- **WORK INSTRUCTION**: All lines of the material that contain "белье" must be copied out.

- **RECORDED INFORMATION**:
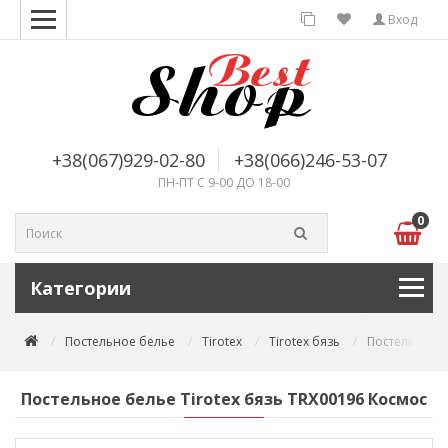
Вход
+38(067)929-02-80
+38(066)246-53-07
ПН-ПТ С 9-00 ДО 18-00
0
Категории
Постельное белье
Tirotex
Tirotex бязь
Постельное б
Постельное белье Tirotex бязь TRX00196 Космос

- **FINISHED TASK**:
Постельное белье
Постельное белье Tirotex бязь TRX00196 Космос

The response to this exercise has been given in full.